Hay una fisura en el Gobierno que se va a trasladar ahora al Congreso. Allí el oficialismo tiene 80 votos de 118 en Diputados para aprobar el acuerdo. La tarea ahora es lograr que Juntos por el Cambio y La Cámpora no voten de la misma manera. En la alianza opositora piden el pedido de autorización de endeudamiento, pero no el programa detallado para no quedar pegados al ajuste. O a un fracaso. Solo quieren aprobar el endeudamiento. Guzmán se resiste y en esa resistencia lo complica a Massa. Hoy la relación entre ambos no puede ser peor porque el ministro de Economía dice que el Fondo pide que le aprueben todo y en el Gobierno dicen que es Guzmán el que quiere que le aprueben su programa pensando en el premio Nobel.
En Juntos por el Cambio hay una dispersión y un dilema. Obviamente no quieren mandar al país al default, pero les cuesta muchísimo, al mismo tiempo, adherir a un Gobierno que los insulta. Hay amigos de Macri que piensan distinto y dicen “a nosotros nos convendría que se produzca una crisis, porque sería la forma de volver, pero sobre todo, de gobernar. Solo es gobernable este país y se pueden hacer las reformas necesarias después de una gran crisis”.

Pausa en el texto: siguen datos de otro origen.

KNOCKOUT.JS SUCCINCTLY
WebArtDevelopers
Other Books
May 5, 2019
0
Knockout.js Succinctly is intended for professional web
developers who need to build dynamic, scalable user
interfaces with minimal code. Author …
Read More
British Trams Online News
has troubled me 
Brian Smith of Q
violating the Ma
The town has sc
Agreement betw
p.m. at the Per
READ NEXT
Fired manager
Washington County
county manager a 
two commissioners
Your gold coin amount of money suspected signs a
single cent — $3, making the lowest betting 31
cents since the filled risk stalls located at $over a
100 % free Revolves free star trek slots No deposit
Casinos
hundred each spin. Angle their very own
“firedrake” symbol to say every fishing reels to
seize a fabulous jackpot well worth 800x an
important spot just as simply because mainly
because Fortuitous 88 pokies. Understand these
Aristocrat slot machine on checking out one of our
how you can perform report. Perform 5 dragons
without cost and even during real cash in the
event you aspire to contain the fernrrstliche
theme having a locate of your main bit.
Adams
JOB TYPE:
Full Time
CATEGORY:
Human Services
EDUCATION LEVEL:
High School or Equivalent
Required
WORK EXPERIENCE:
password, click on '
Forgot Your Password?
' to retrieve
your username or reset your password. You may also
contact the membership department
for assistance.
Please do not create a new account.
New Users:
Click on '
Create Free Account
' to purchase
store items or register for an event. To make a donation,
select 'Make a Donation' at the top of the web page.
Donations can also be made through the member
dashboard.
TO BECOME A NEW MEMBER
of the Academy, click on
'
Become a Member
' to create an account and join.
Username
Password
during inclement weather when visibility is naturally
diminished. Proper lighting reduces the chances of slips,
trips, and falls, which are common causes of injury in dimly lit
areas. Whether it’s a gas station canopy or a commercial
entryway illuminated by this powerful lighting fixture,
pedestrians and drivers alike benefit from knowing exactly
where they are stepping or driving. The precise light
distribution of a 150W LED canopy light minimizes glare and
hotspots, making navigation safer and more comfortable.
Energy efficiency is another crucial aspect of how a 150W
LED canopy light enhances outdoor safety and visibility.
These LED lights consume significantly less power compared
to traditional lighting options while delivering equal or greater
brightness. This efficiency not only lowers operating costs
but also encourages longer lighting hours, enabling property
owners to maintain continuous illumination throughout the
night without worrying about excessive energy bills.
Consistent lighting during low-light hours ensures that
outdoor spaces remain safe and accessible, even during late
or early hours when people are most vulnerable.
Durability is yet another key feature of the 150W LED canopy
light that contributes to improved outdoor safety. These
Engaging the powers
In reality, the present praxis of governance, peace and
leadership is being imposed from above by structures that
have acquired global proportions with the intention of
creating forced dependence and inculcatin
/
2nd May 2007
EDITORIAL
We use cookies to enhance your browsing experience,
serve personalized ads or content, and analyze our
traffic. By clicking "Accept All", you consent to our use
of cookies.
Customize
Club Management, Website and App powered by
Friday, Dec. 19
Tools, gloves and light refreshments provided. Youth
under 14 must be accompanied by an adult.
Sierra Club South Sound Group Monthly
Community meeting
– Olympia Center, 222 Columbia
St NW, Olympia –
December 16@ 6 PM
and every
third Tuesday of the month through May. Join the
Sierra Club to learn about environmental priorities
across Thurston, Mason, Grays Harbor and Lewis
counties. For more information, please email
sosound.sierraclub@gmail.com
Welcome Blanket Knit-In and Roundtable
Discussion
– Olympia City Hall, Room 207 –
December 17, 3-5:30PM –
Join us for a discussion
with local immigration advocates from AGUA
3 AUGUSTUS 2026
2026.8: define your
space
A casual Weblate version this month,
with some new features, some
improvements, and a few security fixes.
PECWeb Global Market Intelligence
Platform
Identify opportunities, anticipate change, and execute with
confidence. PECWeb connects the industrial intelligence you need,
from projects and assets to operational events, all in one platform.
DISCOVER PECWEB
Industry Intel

La posición de Macri no ha triunfado y casi todos se inclinan por la abstención. Al Gobierno le conviene esa abstención, que La Cámpora vote en contra y ellos a favor. El problema aparece en el Senado, porque según el reglamento, abstención es ausencia. Por lo tanto, para que haya quórum, Fernández tiene que conseguir que los senadores que responden a Cristina se sienten en las bancas y eventualmente voten a favor. Hoy está pasando algo tan raro como que un ministro del Interior se pasee por Europa mientras se está cocinando su Gobierno en el Congreso. El Presidente y la vice juntando votos cada uno por su lado en un bloque de senadores dividido. Esto abre una perspectiva de más largo plazo: ¿es posible que un Gobierno con esta crisis ancle después en una candidatura electoral o estamos ante dos proyectos electorales distintos? Uno de Alberto, y el otro, ¿de quién? ¿De Scioli que se está postulando y busca fondos de empresarios desde ahora? ¿De Perotti, que tiene una alianza con Cristina y podría ser el moderado que reemplace a Alberto? Obviamente Massa se postula para esto. ¿O no alcanza con todo esto y empieza a emerger en la cabeza de alguien la candidatura de Cristina para enfrentar a Alberto en 2023?